Missing Vendors. Managing so many different vendors between the caterers, florists, DJ, and bakers can be the most stressful part of any couple’s wedding. Any and all agreements between you and the vendor should be in writing and signed by both parties and kept safe. A good way to keep vendors happy and ensure services are delivered without any hang-ups is to assign someone in the wedding party, maybe the maid of honor and best man, the task of delivering final payments to the vendors. Let the vendors know whom they will be dealing with that day.

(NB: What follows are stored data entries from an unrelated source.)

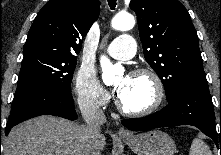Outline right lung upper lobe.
<instances>
[{"mask_svg":"<svg viewBox=\"0 0 221 155\" xmlns=\"http://www.w3.org/2000/svg\"><path fill=\"white\" fill-rule=\"evenodd\" d=\"M97 0H50L37 14L23 47V55L48 54L77 59L81 43L98 18Z\"/></svg>","mask_w":221,"mask_h":155,"instance_id":"cb5924a9","label":"right lung upper lobe"}]
</instances>
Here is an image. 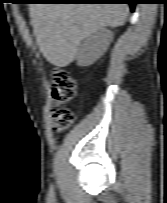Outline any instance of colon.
Returning <instances> with one entry per match:
<instances>
[{"instance_id": "obj_1", "label": "colon", "mask_w": 167, "mask_h": 203, "mask_svg": "<svg viewBox=\"0 0 167 203\" xmlns=\"http://www.w3.org/2000/svg\"><path fill=\"white\" fill-rule=\"evenodd\" d=\"M77 83L69 71L56 68L52 73V96L56 108L53 110V129L56 133L65 131L73 120L72 113L62 107L63 104L74 99Z\"/></svg>"}]
</instances>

If the vendor simply doesn’t show up, assign someone in the wedding party to track them down. Other wedding vendors may be a great resource, as their experience working in weddings may result in some last-minute connections to replacement vendors. When all else fails, someone can be sent to the grocery store to purchase as many flowers and candles as possible to replace the florist, provide guests with cameras if your photographer is a no-show, and download a copy of a wedding service from the Internet and ask a well-spoken friend to lead the wedding in the case of a missing minister or officiate. Things can be made legal later at city hall or by a religious leader in a separate more intimate event.

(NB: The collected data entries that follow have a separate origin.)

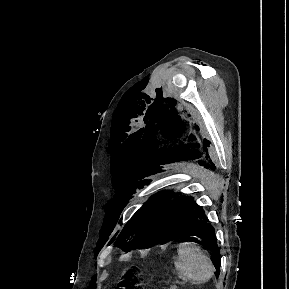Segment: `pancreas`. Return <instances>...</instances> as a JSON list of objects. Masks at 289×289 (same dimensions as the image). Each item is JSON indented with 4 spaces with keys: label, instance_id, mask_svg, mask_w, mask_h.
Masks as SVG:
<instances>
[{
    "label": "pancreas",
    "instance_id": "pancreas-1",
    "mask_svg": "<svg viewBox=\"0 0 289 289\" xmlns=\"http://www.w3.org/2000/svg\"><path fill=\"white\" fill-rule=\"evenodd\" d=\"M178 287L176 285L170 286L168 289H177Z\"/></svg>",
    "mask_w": 289,
    "mask_h": 289
}]
</instances>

Dress Disasters. We’ve all heard the horror stories of wedding dresses falling victim to everything from red wine to meat sauce stains. But with a few items tucked away in a bridesmaid’s purse or groomsman’s pocket, you may be able to avoid this fate yourself. Oily stains from makeup or sauces will need to be covered with baking soda for ten minutes as it seeps through the fabric before you shake off the excess. Chocolate stains can be remedied by wetting a napkin with club soda and blotting the stain for a few minutes before drying it with a hair dryer. Apply hairspray to ink stains and let it sit for five minutes before gently dabbing it with a damp white cloth. In all, your bridal party should have a small packet of baking soda, hairspray, and white clean cloths to attack any stains that threaten to take away from the beauty of your wedding dress.Dress tape is another easy fix for anything from slipping bra straps, garters sliding down and holding strapless gowns in place.

Once you have your contingency plan in place for the wedding, don’t stress over it. In the end, what’s bound to happen will happen. There are so many unknowns for the day of your wedding, but one thing is for sure—if you put a smile on your face and say “I do” to the love of your life, then you’re the luckiest bride there is.